The Role of Epigenetic Modification in Tumorigenesis and Progression of Pituitary Adenomas: A Systematic Review of the Literature

Background Pituitary adenomas (PAs) are commonly occurring neoplasms with diverse endocrine and neurological effects. Although somatic gene mutations are uncommon in sporadic PAs, recent studies lend support to epigenetic modification as a potential cause of tumorigenesis and tumor progression. Methods A systematic literature review of the PubMed and Google Scholar databases was conducted to identify abstracts (n=1,082) pertaining to key targets and mechanisms implicated in epigenetic dysregulation of PAs published between 1993-2013. Data regarding histopathological subtype, target genes, mode of epigenetic modification, and clinical correlation were recorded and analyzed. Results Of the 47 that studies met inclusion criteria and focused on epigenomic assessment of PAs, only 2 were genome-scale analyses.
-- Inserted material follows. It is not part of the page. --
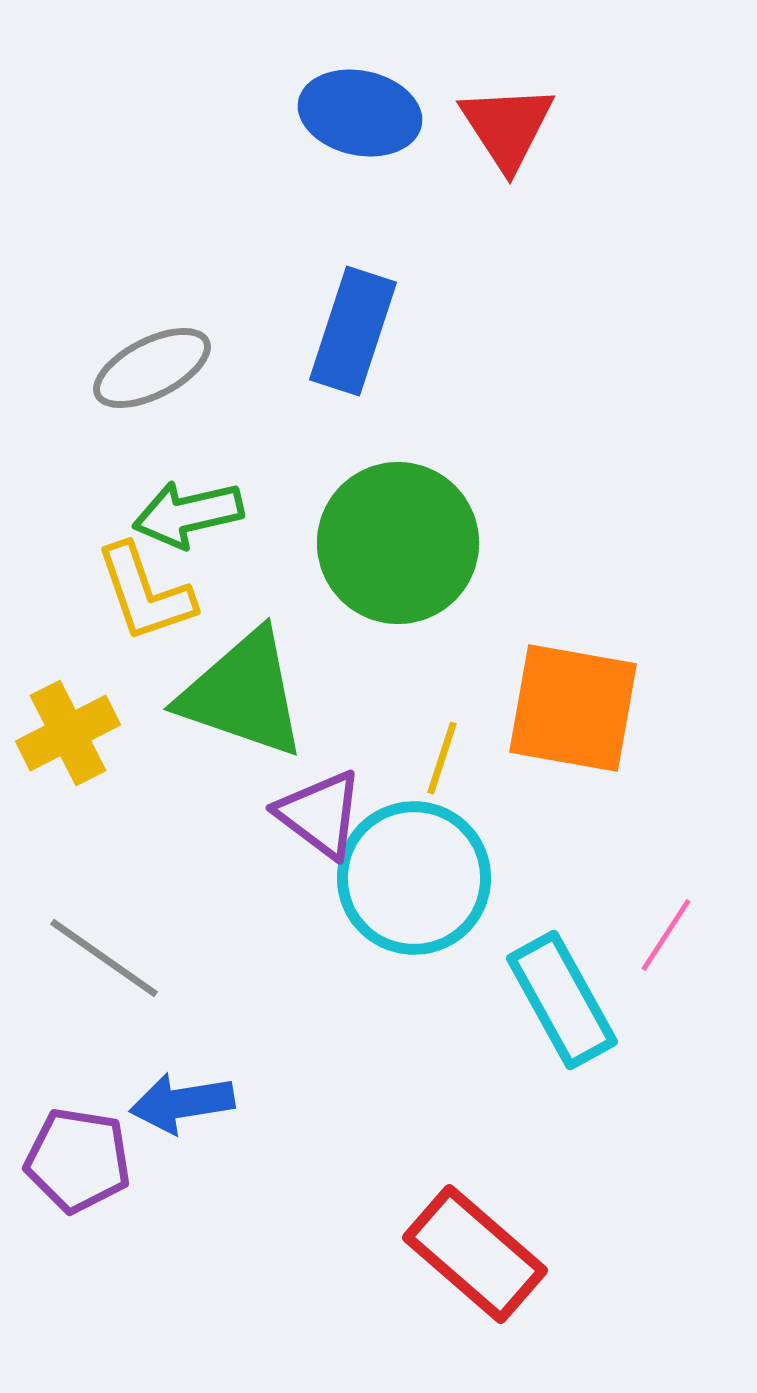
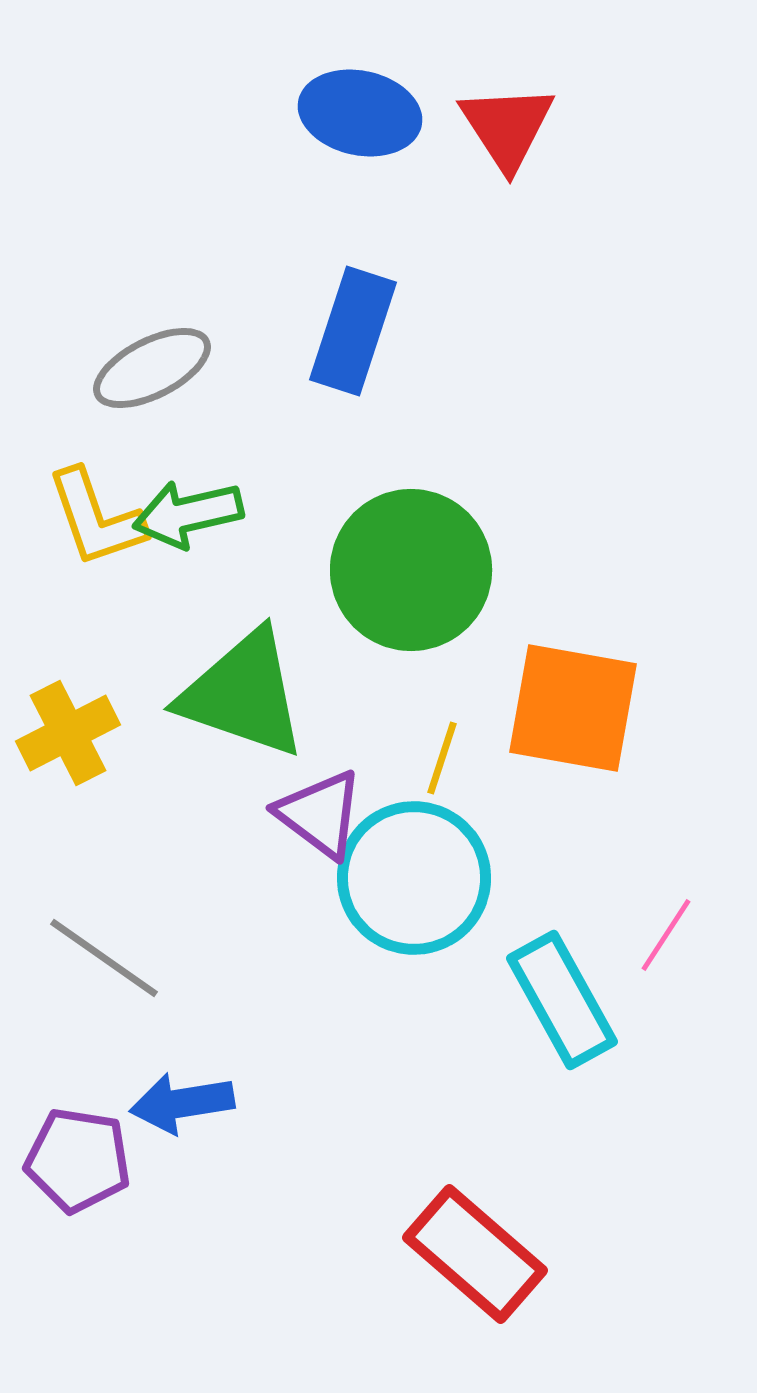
green circle: moved 13 px right, 27 px down
yellow L-shape: moved 49 px left, 75 px up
Current evidence supports epigenetic alteration in at least 24 PA genes, which were categorized into four groups based on function and epigenetic alteration: 1) Sixteen tumor suppressor genes silenced via DNA methylation; 2) Two oncogenes overexpressed via histone acetylation and hypomethylation; 3) Three imprinted genes with selective allelic silencing; and 4) One epigenome writer inducing abnormal genome-scale activity and 5) Two transcription regulators indirectly modifying the genome. Of these, 5 genes (CDKN2A, GADD45y, FGFR2, caspase-8, and PTAG) showed particular susceptibility to epigenetic modification, with abnormal DNA methylation in >50% of PA samples. Several genes displayed correlations between epigenetic modification and clinically relevant parameters, including invasiveness (CDKN2A; DAPK; Rb1), sex (MAGE-A3), tumor size (GNAS1), and histopathological subtype (CDKN2A; MEG3; p27; RASSF1A; Rb1). Conclusions Epigenetic modification of selected PA genes may play a key role in tumorigenesis and progression, which may translate into important diagnostic and therapeutic applications.

背景：垂体腺瘤（Pituitary adenomas, PAs）是一类临床常见的肿瘤，可引发多样化的内分泌与神经系统症状。尽管散发性垂体腺瘤中体细胞基因突变较为罕见，但近期研究表明表观遗传修饰可能是其肿瘤发生与进展的潜在诱因。 方法：本研究对PubMed及Google Scholar数据库开展系统性文献回顾，筛选1993年至2013年间发表的、与垂体腺瘤表观遗传失调关键靶点及机制相关的摘要文献，共计1082篇。研究人员记录并分析了与组织病理亚型、靶基因、表观遗传修饰方式及临床相关性相关的数据。 结果：最终有47项符合纳入标准且聚焦垂体腺瘤表观基因组评估的研究被纳入，其中仅2项为全基因组规模分析。现有证据表明，至少24个垂体腺瘤相关基因存在表观遗传改变，依据其功能及表观遗传修饰类型可分为五类：1）16个通过DNA甲基化实现沉默的抑癌基因；2）2个经组蛋白乙酰化及低甲基化实现过表达的癌基因；3）3个存在选择性等位基因沉默的印记基因；4）1个可诱导异常全基因组活性的表观基因组书写因子（epigenome writer）；5）2个可间接修饰基因组的转录调控因子。其中，CDKN2A、GADD45y、FGFR2、caspase-8及PTAG这5个基因对表观遗传修饰尤为易感，在超过50%的垂体腺瘤样本中存在异常DNA甲基化。另有多个基因的表观遗传修饰与临床相关参数存在显著关联，包括肿瘤侵袭性（CDKN2A、DAPK、Rb1）、患者性别（MAGE-A3）、肿瘤体积（GNAS1）及组织病理亚型（CDKN2A、MEG3、p27、RASSF1A、Rb1）。 结论：特定垂体腺瘤基因的表观遗传修饰可能在肿瘤发生与进展中发挥关键作用，这一发现有望转化为重要的临床诊断与治疗应用。